According to Evojets' website, chartering a private jet for eight to 10 passengers for a round-trip flight from Knoxville to Los Angeles would reasonably run you somewhere from $30,000 to $35,000.
Does that mean the University of Tennessee paid any such charter service that amount of money for Volunteers football coach Jeremy Pruitt, defensive coordinator Derrick Ansley, new defensive coaching hire Kevin Steele and possibly others to fly to the Left Coast in a last-minute attempt to convince linebacker Henry To'o To'o — arguably the team's best player — not to enter the NCAA transfer portal?
Not really. One would suspect the Haslam family sent Pruitt and his staffers a Pilot Oil jet, at least as long as they had it back in Knoxville in time to fly Haslam family members and/or friends to Sunday's NFL playoff game between the Haslam-owned Cleveland Browns and the host Kansas City Chiefs.
But that's not really the point. The point is that regardless of how much it cost the UT athletic department to make that trip, if Saturday night reports that To'o To'o is returning to the Vols for his junior year prove true, it was money very well spent.
Beyond that, whatever else has gone wrong with Big Orange football the past few months/years/decades — and what hasn't? — To'o To'o's return wasn't the only bit of good news this weekend in the embattled Pruitt's attempt to reverse his somewhat dysfunctional, divisive, dispiriting, almost monumentally disappointing first three years in Volsville.
Because not only are the Big Orange now set to take the field this fall with To'o To'o, he just might have the help of ridiculously talented defensive end Big Kat Bryant, who announced Saturday that he'll be transferring to Knoxville for two coaching staff reasons: The arrival of Steele from his previous stop at Auburn, and Shelton Felton, the Vols' outside linebackers coach who was also Bryant's high school coach.
Suddenly, it looks as though all those white-hot rumors that Pruitt was about to be canned due to possible NCAA violations are as warm as Friday night's dusting of snow in our area. Suddenly, it would appear that Pruitt now has at least one more season to prove Tennessee athletic director Phillip Fulmer was at least somewhat justifed in extending the coach's contract after just two seasons atop Rocky Top.
Yes, every storyline pouring out of Knoxville since midway through this past season's 3-7, Southeastern Conference-only campaign had screamed of a coach over his head and an administration none too eager to support him. And in the eyes of the perennially suffering UT fans, it's only been made worse by that extended contract.
Landing Bryant and convincing To'o To'o to return shouldn't necessarily prevent one from continuing to wonder how wise of a move it was to ink Pruitt to a contract extension that would guarantee him more than a $12 million buyout if he's canned prior to the 2021 season. One can also wonder how much longer the 70-year-old Fulmer should remain AD for approving such an extension.
Yet perhaps it's also best not to make too much of the COVID-19-tainted season just past. It was what it was, a nightmare for us all. May we be blessed enough not to see it, or any other pandemic, for another 100 years.
That said, this coming season can't look anything like last year if Pruitt expects to see the turning of autumn leaves for a fifth straight autumn in the Smoky Mountains. Losing is one thing, but when each of those seven defeats come by 10 or more points, something has to improve dramatically on the field.
The entire UT administration also needs to consider its conduct and image. Someone in the administration clearly let it leak during the 34-13 season-ending home loss to Texas A&M that the school was investigating alleged NCAA recruiting violations under Pruitt. That person needs to be fired. Beyond that, Pruitt shouldn't have been made to twist in the wind for what has now been nearly a month with no word from anyone — Fulmer included — about just what the heck was going on.
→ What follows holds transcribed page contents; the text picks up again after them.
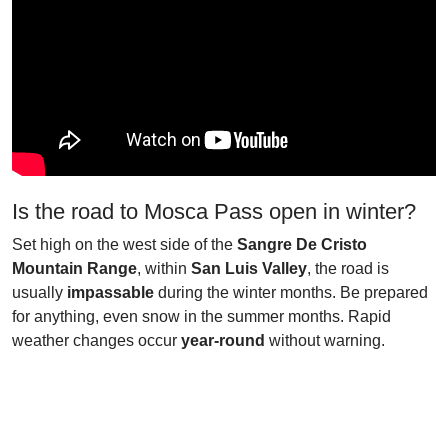
Is the road to Mosca Pass open in winter?
Set high on the west side of the
Sangre De Cristo
Mountain Range
, within
San Luis Valley
, the road is
usually
impassable
during the winter months. Be prepared
for anything, even snow in the summer months. Rapid
weather changes occur
year-round
without warning.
It has almost assuredly cost the Vols recruits, possibly coaches, and certainly done nothing to lessen the feeling within Big Orange Nation that its already fragile program is on the verge of total tatters. As for everybody else, they expect the school to substitute the playing of "Rocky Top" with "Send in the Clowns."
Merely return to the news of a little more than a week ago that the school had placed a hiring freeze on the football staff, which meant Pruitt wouldn't be allowed to replace coaches for the two openings he already had on staff, nor could he presumably sign assistants Tee Martin and Brian Niedermeyer to new contracts with their deals expiring.
Strange, perhaps, but not as strange as the Vols reversing course less than a week later to announce that Steele was coming on board, presumably to improve the defensive side of the ball, which had supposedly been Pruitt's strength before he came to Knoxville.
Alas, at least for now, a sort of uneasy peace seems to have come over Pruitt and his program. Maybe the hiring of Steele, a former UT player and coach, was all the Big Orange needed to get this football thing back on track for the first time in more than a decade.
Even so, for all who cling to the notion that there is no such thing as bad publicity, the UT football program seems intent on doing all it can these days to prove that adage wrong.